Ibrahim has spoken about the potential queasiness of putting a refugee camp onstage, noting that the seed of Multiple Casualty Incident came from seeking a new way for an audience to engage with refugee camps without a ‘too voyeuristic’ mode of representation. Represented on a stage in London, how can a world be evoked that is realistic, full, ethical, fair? Multiple Casualty Incident finds neat expression for these anxieties in the inherently theatrical nature of the characters’ rehearsal process. They make forms of theatre in the exercises, first stilted, halting, before bursting into a more urgent semblance of ‘real’-ness later on. Thus the play doubles as an ethical investigation of aid work and of theatre itself.
One way to conceive of theatre is as an act of preparation – a simulation of the world which readies us to go out into it and interact with it. It is a radical, activist, often-hopeful view of theatre, though is at danger of over-instrumentalising the form. The characters are playing at the role of aid worker in their training, but, as the play gently invites us to consider, this role always remains a performance, just with higher stakes, greater risk, and (hopefully, perhaps dubiously) more direct positive impact. The lack of answers to the exercises signals the messiness of a reality which cannot be reduced to a test.

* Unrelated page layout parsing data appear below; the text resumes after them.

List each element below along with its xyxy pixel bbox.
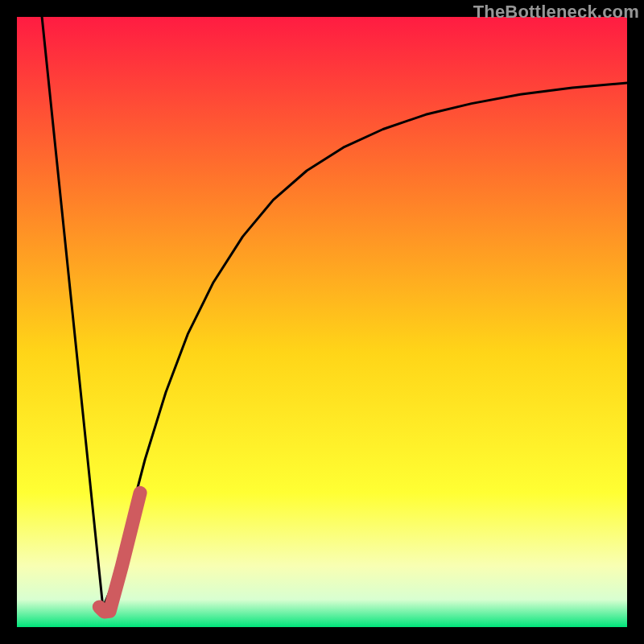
watermark-text: TheBottleneck.com — [473, 2, 639, 23]
gradient-background — [17, 17, 627, 627]
chart-frame: TheBottleneck.com — [0, 0, 644, 644]
chart-svg — [17, 17, 627, 627]
plot-area — [17, 17, 627, 627]
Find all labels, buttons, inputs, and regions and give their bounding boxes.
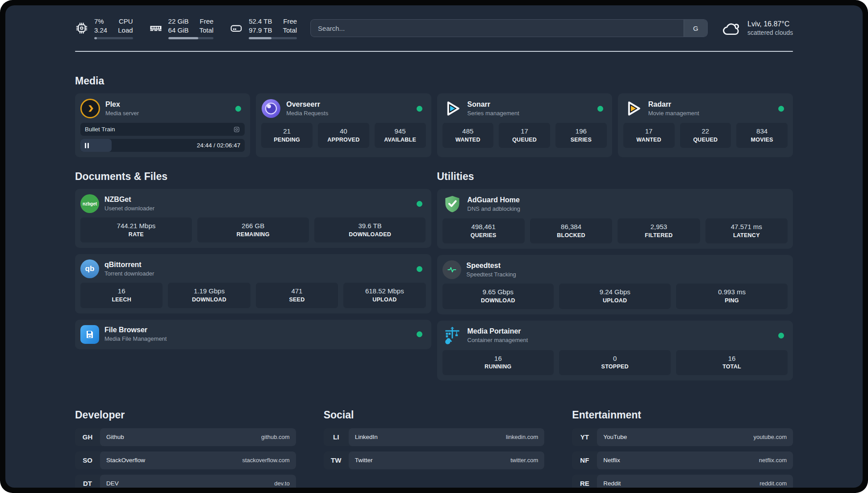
stat-pending: 21PENDING	[261, 123, 313, 148]
card-nzbget[interactable]: nzbget NZBGet Usenet downloader 744.21 M…	[75, 189, 431, 248]
stat-downloaded: 39.6 TBDOWNLOADED	[314, 217, 426, 242]
stat-series: 196SERIES	[555, 123, 607, 148]
bookmark-abbr: SO	[75, 451, 100, 469]
stat-leech: 16LEECH	[80, 283, 163, 308]
card-speedtest[interactable]: Speedtest Speedtest Tracking 9.65 GbpsDO…	[437, 255, 793, 314]
card-subtitle: Movie management	[648, 109, 773, 117]
social-section: Social LI LinkedInlinkedin.com TW Twitte…	[324, 409, 545, 475]
card-portainer[interactable]: Media Portainer Container management 16R…	[437, 321, 793, 380]
bookmark-abbr: TW	[324, 451, 349, 469]
card-title: Sonarr	[467, 100, 592, 109]
bookmark-url: youtube.com	[754, 434, 787, 440]
weather-widget[interactable]: Lviv, 16.87°C scattered clouds	[721, 19, 793, 37]
stat-movies: 834MOVIES	[736, 123, 788, 148]
playback-progress-row: 24:44 / 02:06:47	[80, 139, 245, 152]
qbittorrent-icon: qb	[80, 259, 99, 278]
pause-icon[interactable]	[85, 143, 89, 148]
bookmark-name: Netflix	[603, 457, 620, 464]
status-dot	[778, 333, 784, 338]
developer-section: Developer GH Githubgithub.com SO StackOv…	[75, 409, 296, 488]
bookmark-name: StackOverflow	[106, 457, 145, 464]
status-dot	[417, 201, 422, 207]
speedtest-icon	[442, 260, 461, 279]
bookmark-linkedin[interactable]: LI LinkedInlinkedin.com	[324, 428, 545, 446]
card-plex[interactable]: Plex Media server Bullet Train 24:44 / 0…	[75, 93, 250, 157]
status-dot	[778, 106, 784, 112]
utilities-column: Utilities AdGuard Home DNS and adblockin…	[437, 171, 793, 380]
card-subtitle: DNS and adblocking	[467, 205, 788, 213]
card-qbittorrent[interactable]: qb qBittorrent Torrent downloader 16LEEC…	[75, 254, 431, 313]
bookmark-name: Github	[106, 434, 124, 440]
card-title: AdGuard Home	[467, 196, 788, 205]
bookmark-name: LinkedIn	[355, 434, 378, 440]
stat-remaining: 266 GBREMAINING	[197, 217, 309, 242]
ram-free-label: Free	[199, 17, 213, 26]
bookmark-twitter[interactable]: TW Twittertwitter.com	[324, 451, 545, 469]
stat-download: 1.19 GbpsDOWNLOAD	[168, 283, 250, 308]
card-title: Media Portainer	[467, 327, 773, 336]
plex-icon	[80, 99, 100, 118]
card-subtitle: Speedtest Tracking	[467, 271, 788, 279]
cpu-progress-fill	[94, 37, 97, 39]
card-subtitle: Media Requests	[286, 109, 411, 117]
card-overseerr[interactable]: Overseerr Media Requests 21PENDING 40APP…	[256, 93, 431, 157]
adguard-icon	[442, 194, 462, 214]
bookmark-youtube[interactable]: YT YouTubeyoutube.com	[572, 428, 793, 446]
now-playing-title: Bullet Train	[85, 126, 115, 133]
ram-free-value: 22 GiB	[168, 17, 189, 26]
bookmark-name: Twitter	[355, 457, 373, 464]
bookmark-url: netflix.com	[759, 457, 787, 464]
search-engine-button[interactable]: G	[684, 20, 707, 37]
stat-download: 9.65 GbpsDOWNLOAD	[442, 284, 554, 309]
bookmark-netflix[interactable]: NF Netflixnetflix.com	[572, 451, 793, 469]
stat-upload: 618.52 MbpsUPLOAD	[343, 283, 426, 308]
bookmark-github[interactable]: GH Githubgithub.com	[75, 428, 296, 446]
bookmark-abbr: DT	[75, 475, 100, 488]
card-subtitle: Series management	[467, 109, 592, 117]
bookmark-url: stackoverflow.com	[242, 457, 289, 464]
bookmark-url: reddit.com	[760, 480, 787, 487]
session-icon[interactable]	[233, 126, 240, 133]
card-adguard[interactable]: AdGuard Home DNS and adblocking 498,461Q…	[437, 189, 793, 249]
stat-approved: 40APPROVED	[318, 123, 369, 148]
section-title-social: Social	[324, 409, 545, 421]
stat-seed: 471SEED	[256, 283, 338, 308]
disk-progress-fill	[249, 37, 271, 39]
card-title: File Browser	[104, 326, 411, 335]
weather-location: Lviv, 16.87°C	[747, 19, 793, 29]
top-bar: 7%3.24 CPULoad 22 GiB64 GiB FreeTotal	[75, 17, 793, 39]
cpu-label: CPU	[118, 17, 133, 26]
stat-queued: 17QUEUED	[499, 123, 550, 148]
bookmark-abbr: NF	[572, 451, 597, 469]
bookmark-url: linkedin.com	[506, 434, 538, 440]
ram-total-label: Total	[199, 26, 213, 35]
stat-blocked: 86,384BLOCKED	[530, 218, 612, 243]
documents-column: Documents & Files nzbget NZBGet Usenet d…	[75, 171, 431, 349]
now-playing-row: Bullet Train	[80, 123, 245, 136]
stat-wanted: 17WANTED	[623, 123, 675, 148]
stat-total: 16TOTAL	[676, 350, 788, 375]
stat-upload: 9.24 GbpsUPLOAD	[559, 284, 671, 309]
bookmark-url: twitter.com	[510, 457, 538, 464]
card-filebrowser[interactable]: File Browser Media File Management	[75, 320, 431, 349]
status-dot	[417, 331, 422, 337]
card-title: NZBGet	[104, 195, 411, 205]
window-frame: 7%3.24 CPULoad 22 GiB64 GiB FreeTotal	[0, 0, 868, 493]
ram-stat: 22 GiB64 GiB FreeTotal	[149, 17, 214, 39]
bookmark-stackoverflow[interactable]: SO StackOverflowstackoverflow.com	[75, 451, 296, 469]
card-sonarr[interactable]: Sonarr Series management 485WANTED 17QUE…	[437, 93, 612, 157]
card-subtitle: Usenet downloader	[104, 205, 411, 213]
status-dot	[235, 106, 241, 112]
card-radarr[interactable]: Radarr Movie management 17WANTED 22QUEUE…	[618, 93, 793, 157]
disk-total-value: 97.9 TB	[249, 26, 272, 35]
section-title-developer: Developer	[75, 409, 296, 421]
ram-progress-fill	[168, 37, 198, 39]
playback-time: 24:44 / 02:06:47	[197, 139, 241, 152]
bookmark-abbr: LI	[324, 428, 349, 446]
bookmark-dev[interactable]: DT DEVdev.to	[75, 475, 296, 488]
ram-total-value: 64 GiB	[168, 26, 189, 35]
bookmark-reddit[interactable]: RE Redditreddit.com	[572, 475, 793, 488]
search-bar: G	[310, 19, 708, 37]
search-input[interactable]	[311, 20, 684, 37]
section-title-documents: Documents & Files	[75, 171, 431, 183]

The genius of Multiple Casualty Incident is the way it plays out miniature ethical crises that underpin all representation. Deliberately unspecific, the region in which the play’s humanitarian disaster is unfolding is inherently othered, and Ibrahim notes war-torn regions can have their cultural complexity telescoped down in the imagination. In a short scene early in the play, Dan offers misplaced condolences when news arrives of an incident with one hundred casualties in the same (unspecified) country as Khaled’s family. Khaled retorts that his family is from a different region, somewhere as remote from it as Dublin is from Norwich.
Though Multiple Casualty Incident collapses its walls of reality inward, Woodcock-Stewart and Ibrahim ensure that coherence triumphs over confusion, lucidly and movingly engaging with the stakes of incidents on every scale – interpersonal, romantic, workplace, geopolitical. In places, there are shades of the infamous (though highly inconclusive) Stanford Prison Guards experiment, with characters getting caught up within a monstrous fantasy. However, Ibrahim moves the play into far more interesting, morally ambivalent territory. There is something disconcertingly unethical about Khaled and Sarah’s fantasies, playing out against a backdrop of distant human suffering, yet the play lacks easy condemnation. The characters’ entanglements are simultaneously touching, grotesque and achingly human. Instead, it ambivalently questions the extent to which theatrical performance is the ‘empathy machine’ it is sometimes held up as. However much we might like theatre to be a tool to help us enrich our understanding of the world and of others, perhaps it mainly helps us to understand ourselves.